Beth Myers
In Boston, Beth Myers is a minute away from the man who could be the 45th president of the United States. Her office is next to Mitt Romney’s at campaign headquarters. Myers, now a senior adviser to Romney, was his chief of staff when he was governor of Massachusetts. She is the person whom staff members seek out when they want the next best thing to an opinion from the candidate himself. She has a relationship with Romney and his wife, Ann, that former Romney administration member Tom Trimarco describes as “almost family.”
Myers is leading one of the campaign’s most consequential pursuits: Romney’s search for a vice presidential nominee. “She is an incredibly strong leader, and she has the governor’s ear as much as, if not more than, anybody else. And that’s why he chose her to head up his VP vetting process,” Communications Director Gail Gitcho says.
Myers likes to joke that, at 55, she is the “old lady” of a team of talented women on the campaign. A wife and a mother of two, she says that the female staffers help bring a family sensibility to the table. “What gets me ticking is how hard it is to make ends meet and how hard it is to keep your head above water. My husband and I both do very well … and at the end of the month, we’re both looking at each other and saying, ‘Where did it all go?’ ” Myers says. “It’s not just about jobs and numbers; it’s about people’s lives.”
She got her start in politics on Ronald Reagan’s 1980 campaign in Texas, where she impressed political operative Karl Rove with her organizational prowess. After a brief stint as a litigator, Myers returned to politics, eventually running Romney’s 2008 presidential bid.
Is a move to Washington in her future? “I don’t think about it,” Myers writes in an e-mail. “Would do anything for Mitt and Ann but am focused entirely on the campaign right now. Really.”
By Rebecca Kaplan
Janet Napolitano
After she delivered her last State-of-the-State address as Arizona governor in January 2009, a late-night plane whisked Janet Napolitano to Washington for meetings at the White House and huddles on bioterrorism. She was about to take charge of the Homeland Security Department. The energetic secretary oversees 22 different government agencies that handle missions, including counterterrorism, disaster response, and cybersecurity. The first serious crisis on her watch, the attempted Christmas Day airline bombing in 2010, happened while she was in California with family. “You learn from each episode,” Napolitano says, recalling how the incident led to “some fundamental changes on how we manage our information within the department.”
At her male-dominated department, Napolitano, 54, is often the only woman at the meeting table. This isn’t a new experience for her. A former U.S. attorney in Arizona, she served as the state’s first female attorney general and as the first woman to chair the National Governors Association. Now Napolitano draws upon her skills to administer a complex immigration-enforcement system that was the subject of ridicule during George W. Bush’s presidency. She created a new command center in southern Arizona to plug the gaping hole in the U.S.-Mexico border that remained after the Bush administration patched up the weaknesses in Texas and Southern California.
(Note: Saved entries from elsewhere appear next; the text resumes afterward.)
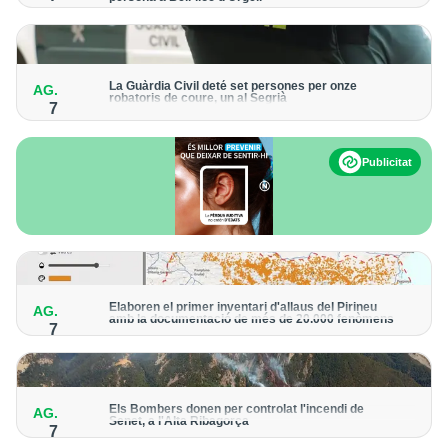
Els trens aniran recuperant la freqüència de pas habitual de
forma progressiva
La Guàrdia Civil deté set persones per onze
AG.
robatoris de coure, un al Segrià
7
El grup hauria robat 85 tones de coure en empreses d'Aragó i
Catalunya i en plantes fotovoltaiques de Castella-la Manxa
Publicitat
Elaboren el primer inventari d'allaus del Pirineu
AG.
amb la documentació de més de 20.000 fenòmens
7
Obra de l'Institut Cartogràfic i Geològic de Catalunya, amb
dades a partir del 1427
Els Bombers donen per controlat l'incendi de
AG.
Senet, a l'Alta Ribagorça
7
El cos manté la vigilància de la zona amb drons i mitjans aeris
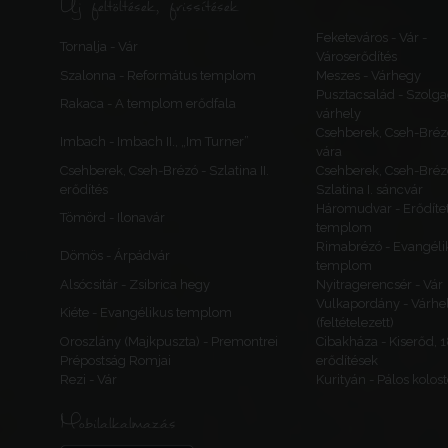
Új feltöltések, frissítések
Feketeváros - Vár -
Tornalja - Vár
Városerődítés
Szalonna - Református templom
Meszes - Várhegy
Pusztacsalád - Szolga
Rakaca - A templom erődfala
várhely
Csehberek, Cseh-Bréz
Imbach - Imbach II., „Im Turner”
vára
Csehberek, Cseh-Brézó - Szlatina II.
Csehberek, Cseh-Bréz
erődítés
Szlatina I. sáncvár
Háromudvar - Erődítet
Tömörd - Ilonavár
templom
Rimabrézó - Evangéli
Dömös - Árpádvár
templom
Alsócsitár - Zsibrica hegy
Nyitragerencsér - Vár
Vulkapordány - Várhe
Kiéte - Evangélikus templom
(feltételezett)
Oroszlány (Majkpuszta) - Premontrei
Cibakháza - Kiserőd, 
Prépostság Romjai
erődítések
Rezi - Vár
Kurityán - Pálos kolos
Mobilalkalmazás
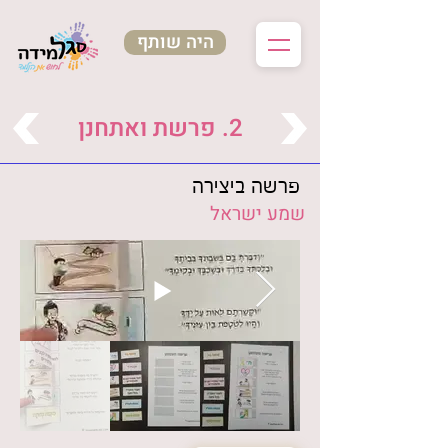
היה שותף
2. פרשת ואתחנן
פרשה ביצירה
שמע ישראל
Napolitano has been unapologetic about setting priorities for who should be deported. This summer, she will focus on implementing Obama’s initiative to defer deportation for certain young undocumented immigrants. “Since we don’t really know the numbers of kids we’re dealing with, planning for that is really quite challenging. We want to do it—and do it right,” she says.
By Sara Sorcher
Michelle Obama
Michelle Obama, 48, is without a doubt her husband’s fiercest supporter and closest confidant, as well as an accomplished public servant and a history-maker in her own right. She is known as much for her efforts to keep her two young daughters out of the spotlight, her role-model status for African-American girls and women, and her widely praised fashion sense as she is for her policy initiatives. Still, she has used her clout as first lady to launch two key programs: the “Let’s Move!” campaign to fight childhood obesity and “Joining Forces,” an initiative that supports veterans and military families. The first lady has championed a bill to improve school-lunch nutrition standards, coaxed private-sector companies into hiring veterans, and written the recently published book American Grown: The Story of the White House Kitchen Garden and Gardens Across America.
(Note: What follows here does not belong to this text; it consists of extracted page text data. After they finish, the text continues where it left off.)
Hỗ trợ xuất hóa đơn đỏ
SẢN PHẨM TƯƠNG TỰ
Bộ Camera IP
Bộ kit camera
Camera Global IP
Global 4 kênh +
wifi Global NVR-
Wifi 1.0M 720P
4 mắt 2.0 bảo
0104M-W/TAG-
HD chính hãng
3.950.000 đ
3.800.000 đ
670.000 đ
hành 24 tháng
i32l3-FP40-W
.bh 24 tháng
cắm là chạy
Obama has been an eloquent surrogate for the president, both at the White House and on the campaign trail. In fact, public-opinion polls show that she has long been viewed more positively than her husband. The Daily Show host Jon Stewart joked with her during a recent interview about her sky-high approval rating. You’re “like ice cream,” Stewart said, compared to the president, who is more like—“vegetables?” the first lady suggested.
The former Michelle Robinson was born on the South Side of Chicago into a middle-class family. She attended Princeton University and Harvard Law School, and met the president when both worked at Chicago law firm Sidley Austin. Before moving to the White House, she served as the vice president for Community and External Affairs at the University of Chicago Medical Center. When asked about her priorities as first lady, Obama often cites keeping her daughters, Malia, 14, and Sasha, 11, grounded.